* Activity:
The records appear below. Report how many of their lines contain the word "fivedays", giving the number alone.

^^^^

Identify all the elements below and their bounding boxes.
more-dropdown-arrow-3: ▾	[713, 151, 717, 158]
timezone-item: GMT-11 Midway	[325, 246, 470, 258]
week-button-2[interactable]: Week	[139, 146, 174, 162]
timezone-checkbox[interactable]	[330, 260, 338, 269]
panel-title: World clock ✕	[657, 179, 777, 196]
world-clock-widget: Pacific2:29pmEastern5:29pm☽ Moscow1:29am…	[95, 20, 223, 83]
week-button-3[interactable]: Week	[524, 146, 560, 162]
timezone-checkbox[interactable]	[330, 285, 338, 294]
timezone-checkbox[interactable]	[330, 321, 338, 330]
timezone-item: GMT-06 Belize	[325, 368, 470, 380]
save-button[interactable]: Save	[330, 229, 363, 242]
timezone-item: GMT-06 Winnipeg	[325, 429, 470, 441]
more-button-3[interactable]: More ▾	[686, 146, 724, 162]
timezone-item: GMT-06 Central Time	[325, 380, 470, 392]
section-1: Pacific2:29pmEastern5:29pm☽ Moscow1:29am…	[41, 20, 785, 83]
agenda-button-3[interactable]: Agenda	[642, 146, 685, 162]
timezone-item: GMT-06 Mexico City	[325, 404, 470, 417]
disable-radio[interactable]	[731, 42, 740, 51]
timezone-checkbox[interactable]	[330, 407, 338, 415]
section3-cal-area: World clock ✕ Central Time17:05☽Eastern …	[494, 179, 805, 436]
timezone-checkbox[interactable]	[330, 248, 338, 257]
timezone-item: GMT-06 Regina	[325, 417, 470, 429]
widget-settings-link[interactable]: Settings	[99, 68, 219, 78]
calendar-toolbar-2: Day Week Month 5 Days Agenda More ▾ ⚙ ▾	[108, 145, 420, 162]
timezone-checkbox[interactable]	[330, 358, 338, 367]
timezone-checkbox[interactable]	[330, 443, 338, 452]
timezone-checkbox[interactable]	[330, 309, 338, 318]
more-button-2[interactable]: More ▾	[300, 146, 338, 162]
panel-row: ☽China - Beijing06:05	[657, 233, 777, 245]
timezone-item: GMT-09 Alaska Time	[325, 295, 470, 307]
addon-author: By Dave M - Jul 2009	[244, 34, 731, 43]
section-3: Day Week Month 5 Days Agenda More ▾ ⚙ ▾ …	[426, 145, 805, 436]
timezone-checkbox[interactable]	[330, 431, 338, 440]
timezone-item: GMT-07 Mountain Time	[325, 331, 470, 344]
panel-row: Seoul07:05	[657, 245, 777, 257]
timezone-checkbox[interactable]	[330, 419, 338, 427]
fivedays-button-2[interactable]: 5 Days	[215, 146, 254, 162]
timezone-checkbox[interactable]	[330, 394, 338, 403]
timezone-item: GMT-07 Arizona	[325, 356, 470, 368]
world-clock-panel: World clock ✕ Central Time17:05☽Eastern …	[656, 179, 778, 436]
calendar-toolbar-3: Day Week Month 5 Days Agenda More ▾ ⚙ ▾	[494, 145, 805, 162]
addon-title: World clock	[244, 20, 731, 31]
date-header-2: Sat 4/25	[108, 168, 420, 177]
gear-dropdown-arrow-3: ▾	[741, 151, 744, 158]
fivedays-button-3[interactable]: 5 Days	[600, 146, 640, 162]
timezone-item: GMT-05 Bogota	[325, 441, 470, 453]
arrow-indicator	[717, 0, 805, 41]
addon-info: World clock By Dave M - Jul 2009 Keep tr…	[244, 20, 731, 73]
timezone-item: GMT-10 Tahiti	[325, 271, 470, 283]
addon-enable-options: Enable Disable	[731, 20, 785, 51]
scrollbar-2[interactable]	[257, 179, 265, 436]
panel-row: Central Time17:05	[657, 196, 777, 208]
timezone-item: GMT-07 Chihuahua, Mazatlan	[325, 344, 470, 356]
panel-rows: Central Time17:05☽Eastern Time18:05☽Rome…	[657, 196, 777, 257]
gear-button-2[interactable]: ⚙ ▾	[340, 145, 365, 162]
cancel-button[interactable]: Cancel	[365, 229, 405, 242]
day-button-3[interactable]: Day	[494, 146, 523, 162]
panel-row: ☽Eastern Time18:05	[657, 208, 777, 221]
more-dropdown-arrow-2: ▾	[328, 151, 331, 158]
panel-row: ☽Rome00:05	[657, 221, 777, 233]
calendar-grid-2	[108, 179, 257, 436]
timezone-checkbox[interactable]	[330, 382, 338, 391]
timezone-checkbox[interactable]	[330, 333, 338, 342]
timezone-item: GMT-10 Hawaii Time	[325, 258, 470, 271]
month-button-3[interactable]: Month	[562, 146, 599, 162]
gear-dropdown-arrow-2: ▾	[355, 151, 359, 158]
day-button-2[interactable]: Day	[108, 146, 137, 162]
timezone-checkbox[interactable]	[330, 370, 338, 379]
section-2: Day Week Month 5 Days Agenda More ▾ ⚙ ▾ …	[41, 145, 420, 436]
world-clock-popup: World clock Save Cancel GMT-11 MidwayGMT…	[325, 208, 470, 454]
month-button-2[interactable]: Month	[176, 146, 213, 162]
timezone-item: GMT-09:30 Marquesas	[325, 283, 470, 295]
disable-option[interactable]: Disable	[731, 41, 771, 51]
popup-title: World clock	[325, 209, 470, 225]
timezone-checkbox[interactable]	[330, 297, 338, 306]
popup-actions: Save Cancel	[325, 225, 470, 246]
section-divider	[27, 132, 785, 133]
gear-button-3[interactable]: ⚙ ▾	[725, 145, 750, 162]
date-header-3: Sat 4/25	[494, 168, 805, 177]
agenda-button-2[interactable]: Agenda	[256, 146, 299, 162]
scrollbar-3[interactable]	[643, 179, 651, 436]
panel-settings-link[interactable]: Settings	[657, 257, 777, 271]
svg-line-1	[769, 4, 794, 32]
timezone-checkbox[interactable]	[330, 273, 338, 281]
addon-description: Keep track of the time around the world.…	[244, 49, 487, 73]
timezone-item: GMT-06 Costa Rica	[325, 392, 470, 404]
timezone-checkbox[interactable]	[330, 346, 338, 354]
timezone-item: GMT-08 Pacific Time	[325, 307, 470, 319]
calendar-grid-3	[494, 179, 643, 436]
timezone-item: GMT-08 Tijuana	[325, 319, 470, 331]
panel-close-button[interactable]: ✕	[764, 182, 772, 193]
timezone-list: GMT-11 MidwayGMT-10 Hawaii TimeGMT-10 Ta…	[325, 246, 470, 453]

^^^^

* Output for this task:
2